Data to examine.
§ §

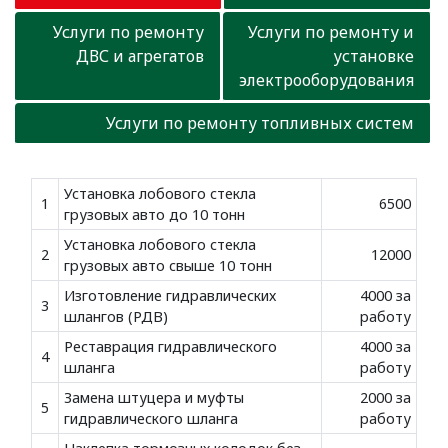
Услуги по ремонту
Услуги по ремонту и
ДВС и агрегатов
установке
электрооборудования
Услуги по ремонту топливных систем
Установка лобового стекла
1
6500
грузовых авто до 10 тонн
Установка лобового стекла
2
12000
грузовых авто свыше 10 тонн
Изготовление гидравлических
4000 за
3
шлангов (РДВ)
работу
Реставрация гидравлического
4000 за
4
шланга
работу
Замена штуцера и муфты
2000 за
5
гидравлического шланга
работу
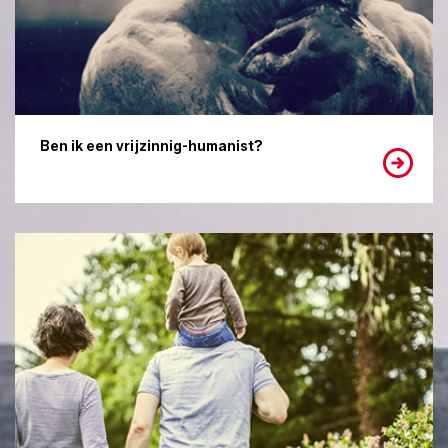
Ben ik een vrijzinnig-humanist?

§ §

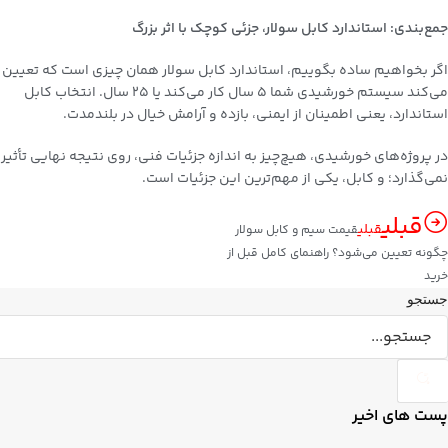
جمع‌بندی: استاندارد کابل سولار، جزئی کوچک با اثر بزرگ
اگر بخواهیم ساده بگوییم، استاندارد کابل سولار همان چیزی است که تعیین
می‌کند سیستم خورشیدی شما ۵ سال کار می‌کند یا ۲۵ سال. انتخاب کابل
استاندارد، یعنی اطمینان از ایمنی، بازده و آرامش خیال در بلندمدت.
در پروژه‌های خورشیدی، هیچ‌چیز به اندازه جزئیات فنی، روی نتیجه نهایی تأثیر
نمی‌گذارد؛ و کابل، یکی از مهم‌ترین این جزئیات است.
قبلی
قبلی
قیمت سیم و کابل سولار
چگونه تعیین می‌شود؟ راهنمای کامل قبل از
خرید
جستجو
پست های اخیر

§ §

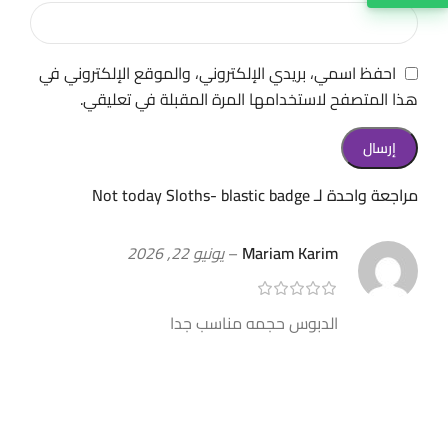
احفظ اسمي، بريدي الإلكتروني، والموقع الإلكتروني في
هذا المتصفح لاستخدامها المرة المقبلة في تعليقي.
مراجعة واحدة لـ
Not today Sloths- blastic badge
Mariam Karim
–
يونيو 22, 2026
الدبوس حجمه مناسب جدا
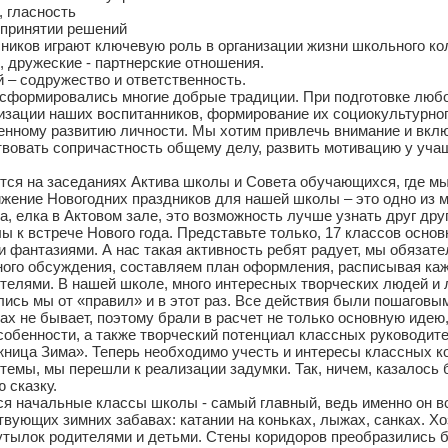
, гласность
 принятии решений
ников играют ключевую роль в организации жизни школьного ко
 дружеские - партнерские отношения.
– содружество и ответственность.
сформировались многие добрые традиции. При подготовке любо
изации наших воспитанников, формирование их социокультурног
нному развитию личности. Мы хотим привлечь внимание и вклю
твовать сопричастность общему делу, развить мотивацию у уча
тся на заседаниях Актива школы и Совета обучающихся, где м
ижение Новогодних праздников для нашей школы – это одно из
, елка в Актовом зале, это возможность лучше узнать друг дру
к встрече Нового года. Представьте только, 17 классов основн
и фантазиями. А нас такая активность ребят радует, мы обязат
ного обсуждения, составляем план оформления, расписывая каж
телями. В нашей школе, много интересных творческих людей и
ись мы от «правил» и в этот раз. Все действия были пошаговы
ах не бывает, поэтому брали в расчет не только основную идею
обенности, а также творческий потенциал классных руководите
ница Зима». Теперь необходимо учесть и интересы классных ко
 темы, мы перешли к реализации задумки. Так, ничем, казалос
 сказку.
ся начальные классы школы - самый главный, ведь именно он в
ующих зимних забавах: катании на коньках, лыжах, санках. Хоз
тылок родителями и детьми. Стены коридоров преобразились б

§ §

Task statement. Look over the entries for "грузовых", then copy every line that includes that string.

Result for this exercise.
грузовых авто до 10 тонн
грузовых авто свыше 10 тонн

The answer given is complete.